México cuenta con la particularidad de estar bien situado geográfica y económicamente para el porvenir; sin embargo, la crisis del sistema de partidos es un fiel reflejo de que institucionalmente no hemos hecho el trabajo necesario. Nuestro sistema no ha superado la tentación de organizarse en torno al lugar que tal o cual partido ocupa en el espectro político.

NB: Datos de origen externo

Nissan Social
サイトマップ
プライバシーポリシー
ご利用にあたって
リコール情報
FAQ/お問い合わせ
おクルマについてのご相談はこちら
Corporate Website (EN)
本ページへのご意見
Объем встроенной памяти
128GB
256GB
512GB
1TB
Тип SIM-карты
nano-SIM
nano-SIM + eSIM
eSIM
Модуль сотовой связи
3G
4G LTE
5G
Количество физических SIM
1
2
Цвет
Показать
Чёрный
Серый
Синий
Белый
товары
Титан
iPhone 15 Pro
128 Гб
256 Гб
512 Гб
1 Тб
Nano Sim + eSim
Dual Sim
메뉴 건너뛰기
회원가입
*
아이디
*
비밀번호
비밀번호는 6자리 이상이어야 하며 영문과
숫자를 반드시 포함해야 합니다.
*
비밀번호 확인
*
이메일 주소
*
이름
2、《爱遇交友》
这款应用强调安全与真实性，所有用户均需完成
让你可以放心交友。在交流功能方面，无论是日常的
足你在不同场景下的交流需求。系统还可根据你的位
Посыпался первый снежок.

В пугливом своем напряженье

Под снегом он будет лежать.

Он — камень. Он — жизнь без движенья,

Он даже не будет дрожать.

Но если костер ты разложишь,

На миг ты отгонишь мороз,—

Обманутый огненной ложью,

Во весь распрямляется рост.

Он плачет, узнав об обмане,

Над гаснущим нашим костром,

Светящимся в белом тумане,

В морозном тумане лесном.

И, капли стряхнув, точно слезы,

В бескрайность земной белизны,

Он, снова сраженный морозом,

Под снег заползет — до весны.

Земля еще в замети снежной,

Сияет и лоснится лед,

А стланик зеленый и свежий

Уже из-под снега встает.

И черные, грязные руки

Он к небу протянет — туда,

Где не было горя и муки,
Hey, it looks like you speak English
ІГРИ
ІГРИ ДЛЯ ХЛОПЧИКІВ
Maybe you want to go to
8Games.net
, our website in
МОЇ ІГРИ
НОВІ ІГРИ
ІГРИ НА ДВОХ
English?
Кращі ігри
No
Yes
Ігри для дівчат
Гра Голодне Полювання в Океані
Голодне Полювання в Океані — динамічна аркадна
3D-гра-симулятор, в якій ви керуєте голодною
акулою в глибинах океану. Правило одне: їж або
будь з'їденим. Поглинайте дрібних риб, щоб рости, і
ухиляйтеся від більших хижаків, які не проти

Situados a la izquierda o derecha, con matices, por supuesto, la clase política no ha reparado en que, gran parte del diseño institucional hecho en el siglo XX, sistema de salud, pensiones, acceso al crédito, educación y aparato fiscal, se desarrollaron a la sombra de una figura central: el trabajador.
Concebido en un contexto histórico determinado, se constituyó un Estado que mide su éxito o fracaso de acuerdo con su capacidad de satisfacer las necesidades del trabajador. Hoy, el avance de la tecnología amenaza con desterrar, o en el mejor de los casos, transformar radicalmente este concepto. En un país con altos índices de informalidad, el sistema político, especialmente el partidista, tiene que modernizarse para incorporar los nuevos cambios que experimentarán los trabajadores, invertir en su educación, desarrollo e incluso, desempleo.
Sólo así se podrá garantizar la gobernabilidad y subsanar la crisis de representación que enfrenta el sistema.